Mais l’opinion publique en bénéficie également: lorsque l’invention est brevetée, elle est aussi publiée – autrement dit, chacun peut la consulter à l’Office des brevets et s’informer sur une invention. Ainsi les nouvelles connaissances que comporte l’invention peuvent-elles être à leur tour utilisées pour de nouvelles inventions. De nouvelles inventions peuvent ainsi certainement plus facilement voir le jour que si l’invention avait été tenue secrète.
A propos de secret: il vaut parfois mieux qu’une invention ne soit pas publiée. Le coca-cola en est un bon exemple. Si la recette de la boisson avait été brevetée lors de son lancement, il y a 120 ans, elle aurait été connue. Et comme la protection conférée par le brevet serait entre temps venue à échéance, tout le monde pourrait aujourd’hui fabriquer et vendre cette boisson. L’entreprise a toutefois préféré ne pas déposer de demande de brevet et tenir la formule secrète. Elle en profite encore aujourd’hui.
Si vous possédez un brevet, vous n’avez pas nécessairement le droit d’interdire d’exploiter l’invention: des chercheurs peuvent par exemple utiliser une invention, même s’ils ne disposent d’aucune autorisation de l’inventeur. Les agriculteurs, eux aussi, peuvent par exemple continuer à cultiver une plante, même si celle-ci comporte une invention brevetée. A l’heure actuelle, on compte aujourd’hui plus de quatre millions de brevets en vigueur dans le monde et, chaque année, quelque 800’000 inventions font l’objet d’une demande de brevet. Toutefois, lorsqu’un brevet est délivré dans un pays, cela ne signifie pas que la protection s’applique aussi dans d’autres pays. C’est pourquoi les brevets doivent également faire l’objet d’une demande pour d’autres pays. En Suisse, on dénombre environ 85’000 brevets en vigueur. La plupart de ces brevets, à savoir près de 80’000, sont des brevets européens, c’est-à-dire qu’ils sont enregistrés auprès de l’Office européen des brevets, à Munich, et qu’ils sont valables pour plusieurs pays. Rien qu’en provenance de Suisse, ce sont quelques 4’000 nouveaux brevets qui sont déposés chaque année auprès des offices de brevets internationaux.
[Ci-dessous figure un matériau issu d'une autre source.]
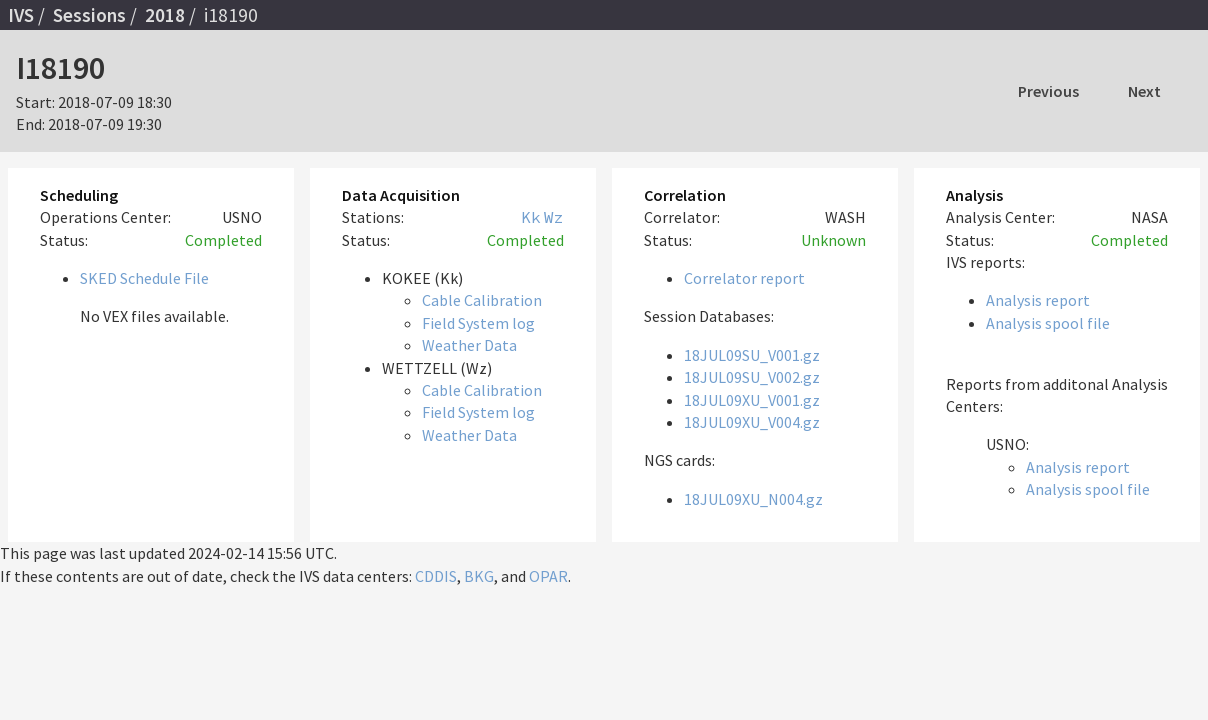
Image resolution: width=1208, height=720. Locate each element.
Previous (1048, 91)
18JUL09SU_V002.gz (752, 377)
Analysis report (1038, 300)
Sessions (89, 15)
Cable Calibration (482, 300)
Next (1144, 91)
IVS (21, 15)
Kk (531, 217)
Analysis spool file (1048, 323)
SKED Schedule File (144, 278)
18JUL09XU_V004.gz (752, 422)
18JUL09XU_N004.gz (753, 499)
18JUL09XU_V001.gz (752, 400)
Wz (554, 217)
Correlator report (744, 278)
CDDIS (436, 576)
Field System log (478, 323)
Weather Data (469, 345)
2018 (165, 15)
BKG (479, 576)
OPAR (548, 576)
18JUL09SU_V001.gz (752, 355)
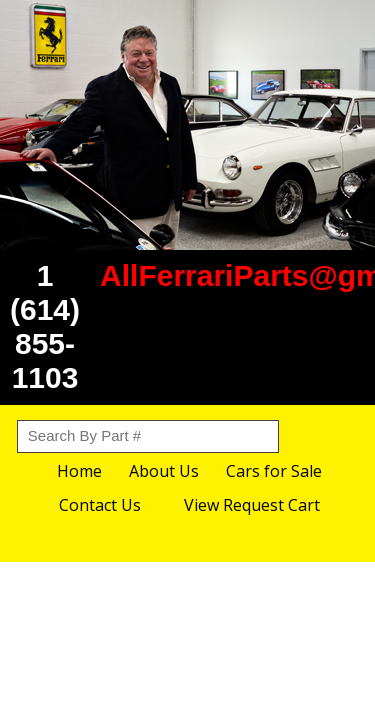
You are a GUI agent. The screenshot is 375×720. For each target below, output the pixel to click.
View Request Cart (252, 505)
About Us (164, 471)
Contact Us (100, 505)
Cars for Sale (274, 471)
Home (79, 471)
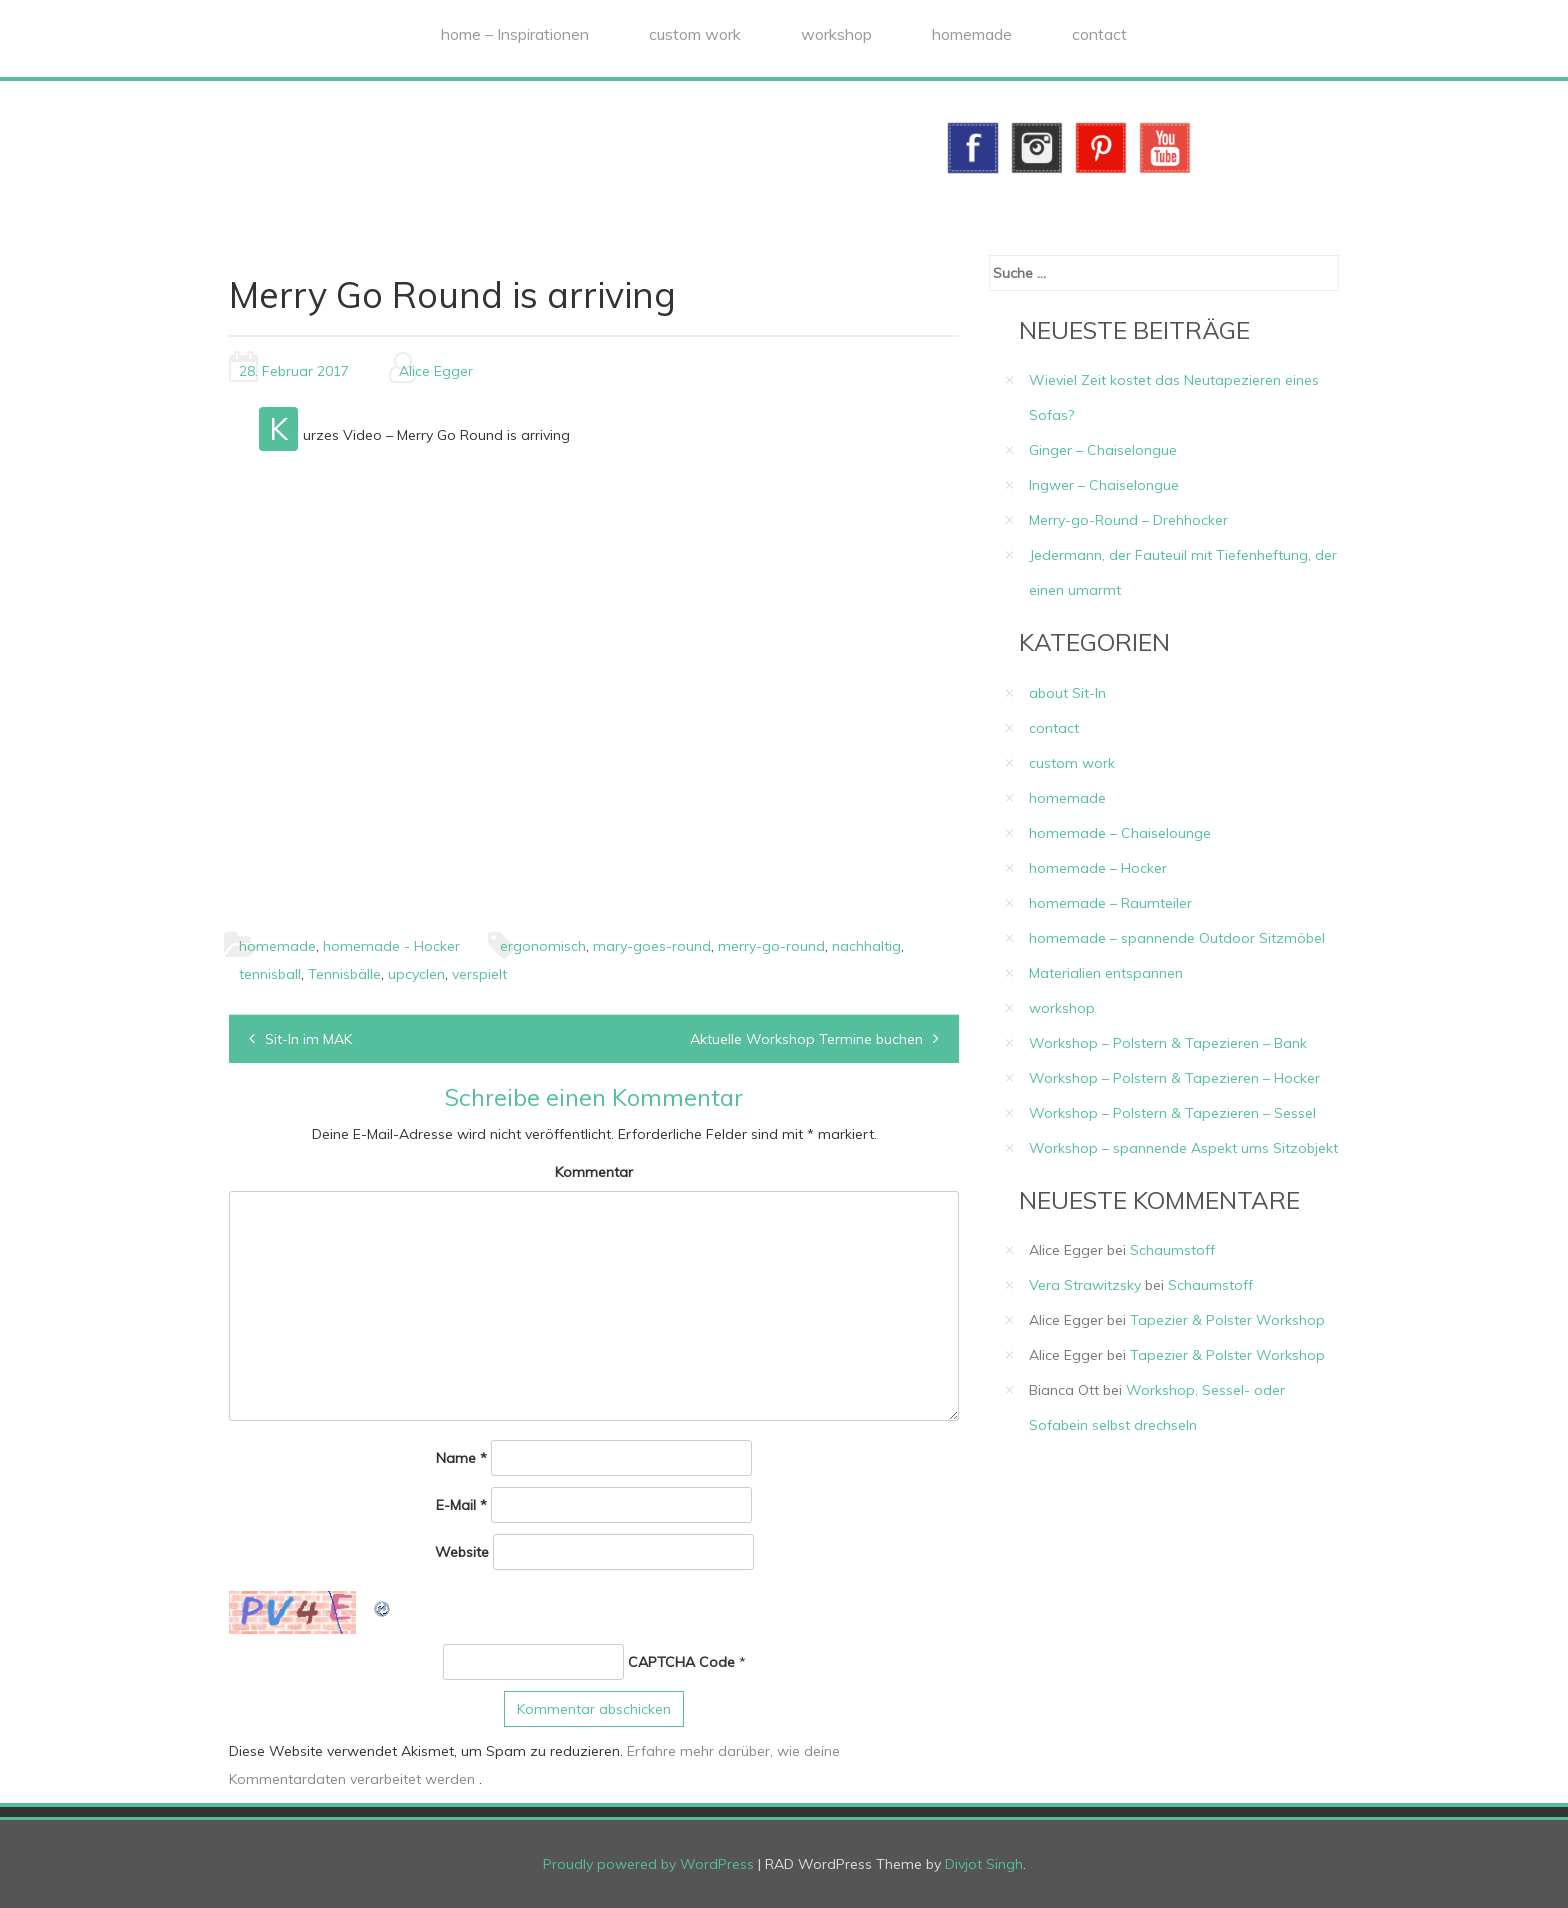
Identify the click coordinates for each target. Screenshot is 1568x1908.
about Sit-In (1067, 693)
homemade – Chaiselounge (1120, 833)
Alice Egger (436, 371)
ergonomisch (543, 946)
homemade (972, 34)
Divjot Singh (984, 1864)
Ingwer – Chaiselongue (1104, 485)
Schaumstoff (1172, 1250)
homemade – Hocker (1098, 868)
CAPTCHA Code (681, 1662)
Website (462, 1552)
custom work (695, 34)
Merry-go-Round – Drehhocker (1128, 520)
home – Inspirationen (515, 34)
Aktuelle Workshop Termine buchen (806, 1039)
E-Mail (461, 1505)
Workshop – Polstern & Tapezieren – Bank (1168, 1043)
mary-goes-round (652, 946)
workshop (836, 34)
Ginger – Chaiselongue (1103, 450)
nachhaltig (866, 946)
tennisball (270, 974)
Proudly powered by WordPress (648, 1864)
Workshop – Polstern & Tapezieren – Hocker (1174, 1078)
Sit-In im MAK (308, 1039)
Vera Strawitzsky (1085, 1285)
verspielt (479, 974)
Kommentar (594, 1172)
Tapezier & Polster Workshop (1227, 1320)
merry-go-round (771, 946)
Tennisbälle (344, 974)
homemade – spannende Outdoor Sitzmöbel (1177, 938)
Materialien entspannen (1106, 973)
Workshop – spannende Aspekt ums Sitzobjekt (1183, 1148)
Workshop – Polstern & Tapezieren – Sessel (1172, 1113)
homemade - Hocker (391, 946)
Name (461, 1458)
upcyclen (416, 974)
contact (1099, 34)
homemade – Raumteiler (1110, 903)
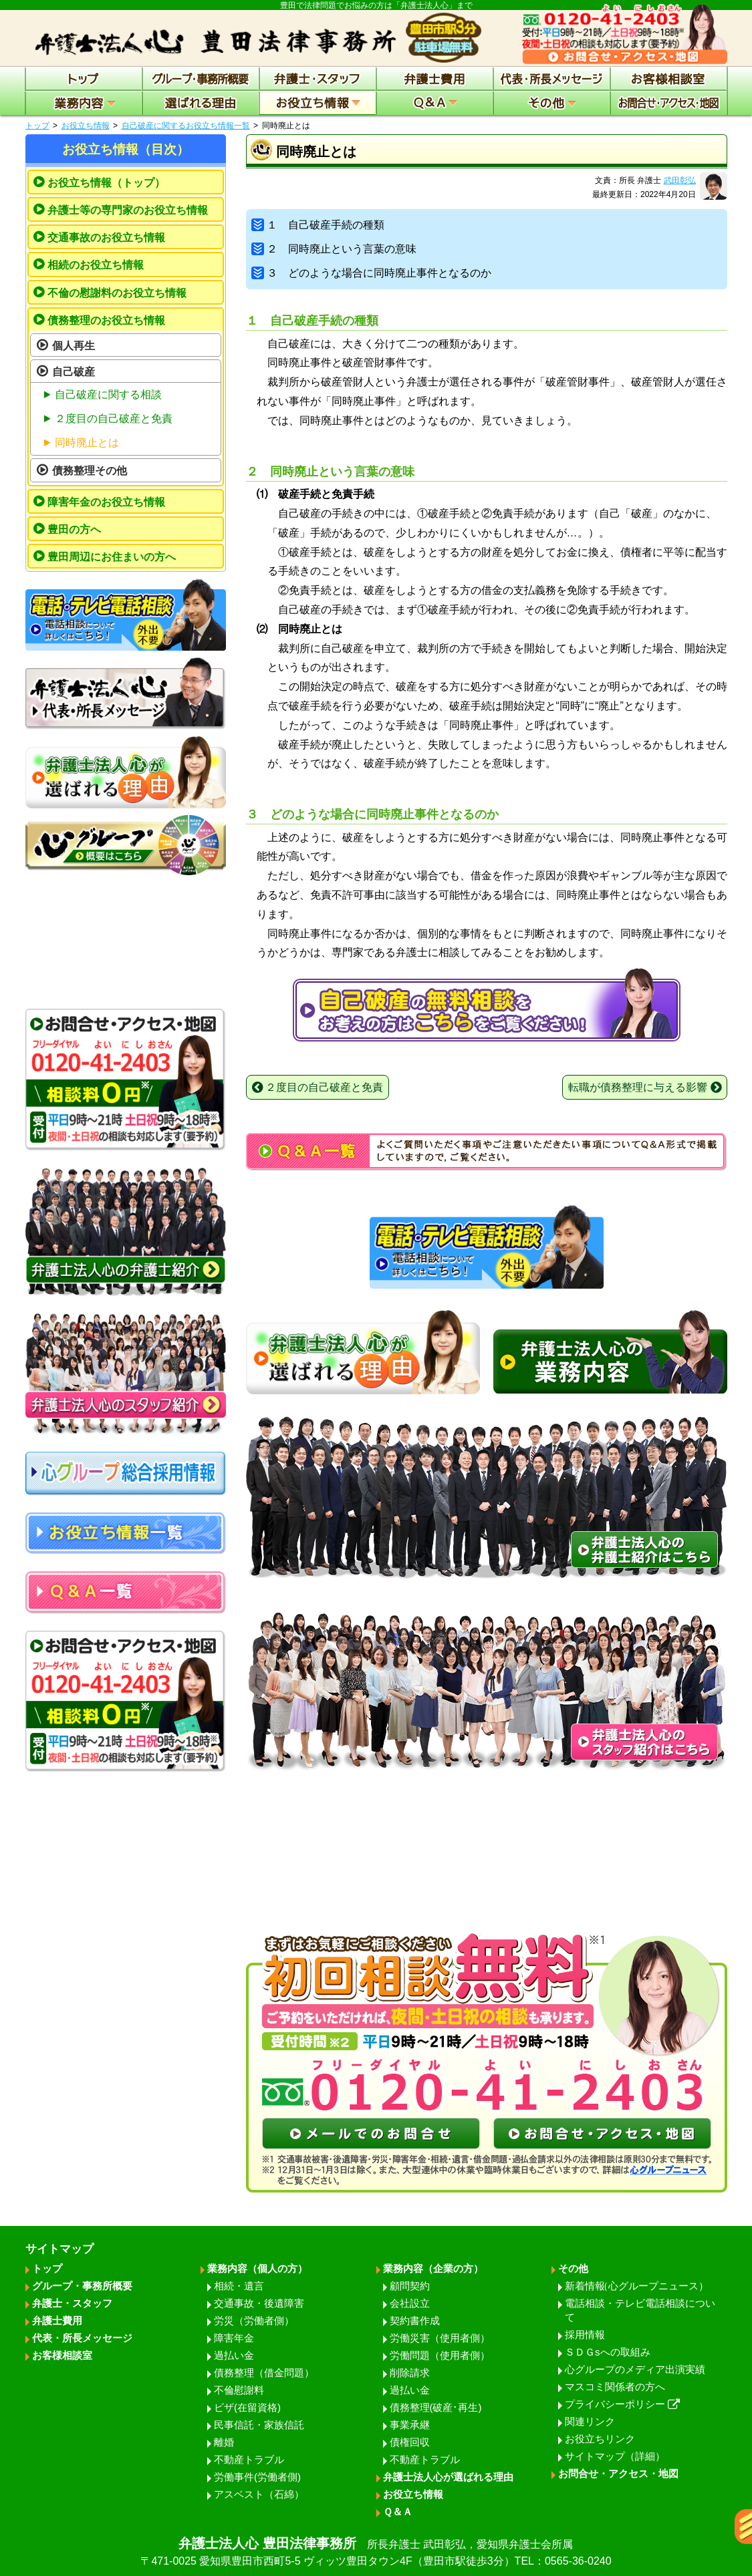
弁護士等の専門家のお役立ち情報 (127, 210)
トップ (37, 125)
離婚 (224, 2442)
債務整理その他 (89, 470)
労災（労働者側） (254, 2320)
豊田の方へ (74, 529)
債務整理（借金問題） (264, 2372)
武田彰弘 (680, 180)
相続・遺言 (239, 2285)
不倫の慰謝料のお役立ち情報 (116, 293)
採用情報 (585, 2334)
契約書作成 (415, 2320)
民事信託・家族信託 (259, 2424)
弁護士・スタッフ (72, 2303)
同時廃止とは (87, 442)
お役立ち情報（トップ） (106, 182)
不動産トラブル (249, 2459)
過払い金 (234, 2355)
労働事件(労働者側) (257, 2476)
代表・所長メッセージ (82, 2338)
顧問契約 (410, 2285)
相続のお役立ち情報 (95, 265)
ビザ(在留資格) (247, 2407)
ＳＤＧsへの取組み (607, 2352)
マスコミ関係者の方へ (615, 2386)
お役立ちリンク (600, 2438)
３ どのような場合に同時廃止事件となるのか (371, 273)
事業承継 (410, 2424)
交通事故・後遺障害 (259, 2303)
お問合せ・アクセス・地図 (618, 2473)
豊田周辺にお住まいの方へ (111, 556)
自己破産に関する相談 (108, 394)
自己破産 (73, 371)
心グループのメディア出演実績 (635, 2369)
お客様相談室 (62, 2355)
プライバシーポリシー (622, 2404)
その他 (573, 2268)
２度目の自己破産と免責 (113, 418)
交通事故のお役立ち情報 (106, 237)
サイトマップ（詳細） (615, 2456)
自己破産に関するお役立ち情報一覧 (186, 125)
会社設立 (410, 2303)
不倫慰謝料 (239, 2390)
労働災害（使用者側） (440, 2338)
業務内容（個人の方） (257, 2268)
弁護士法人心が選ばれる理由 (448, 2476)
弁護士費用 (57, 2320)
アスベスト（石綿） (259, 2494)
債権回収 (410, 2442)
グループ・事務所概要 (82, 2285)
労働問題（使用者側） (440, 2355)
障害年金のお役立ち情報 (106, 502)
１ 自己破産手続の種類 (318, 224)
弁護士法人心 (376, 2552)
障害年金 (234, 2338)
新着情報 (637, 2285)
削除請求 (410, 2372)
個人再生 (73, 345)
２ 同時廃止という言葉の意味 (334, 249)
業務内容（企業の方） (433, 2268)
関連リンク (590, 2421)
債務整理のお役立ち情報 (106, 320)
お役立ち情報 (85, 125)
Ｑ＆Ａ (397, 2511)
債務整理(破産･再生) (436, 2407)
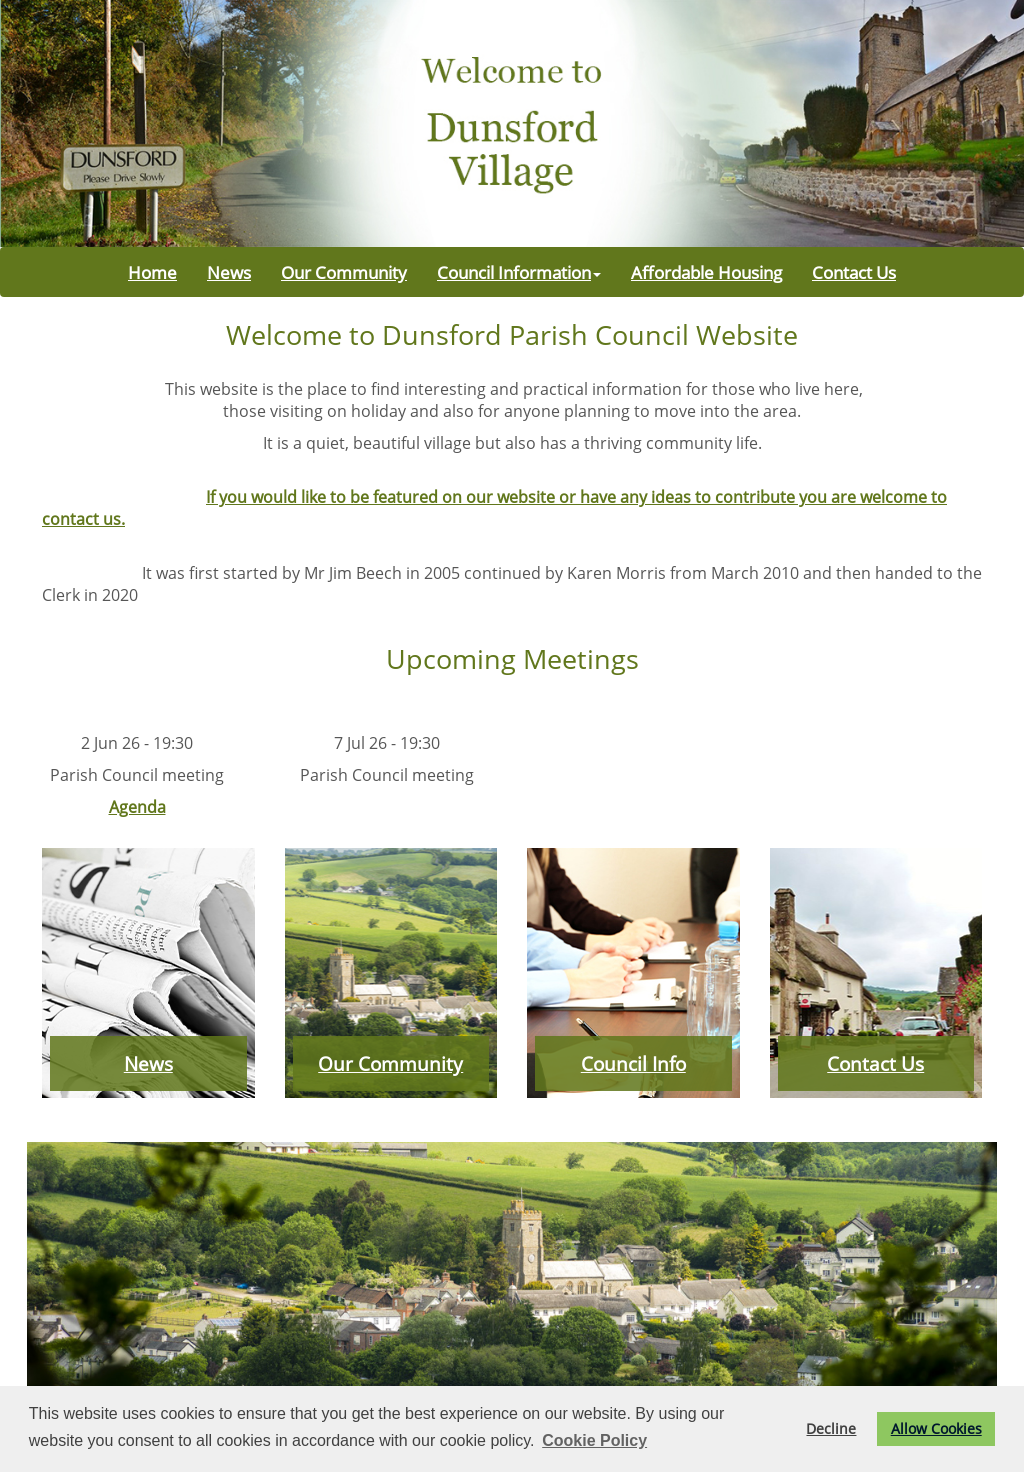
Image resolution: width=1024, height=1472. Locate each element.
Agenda (137, 807)
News (229, 272)
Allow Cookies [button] (936, 1428)
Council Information (519, 272)
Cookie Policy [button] (594, 1440)
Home (152, 272)
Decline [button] (831, 1428)
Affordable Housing (706, 272)
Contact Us (854, 272)
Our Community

Rapporté au nombre d’habitants, la Suisse possède ainsi les inventeurs les plus assidus, et elle est donc championne du monde en matière de brevetage. La plupart des inventions sont présentées en médecine (environ 1 sur 10), mais des brevets sont également souvent délivrés dans les domaines de la biochimie et du génie génétique (1 sur 30). On peut considérer qu’environ une invention sur cinq porte sur les sciences de la vie. Les sciences de la vie constituent ainsi la plus grande part des dépôts de brevets.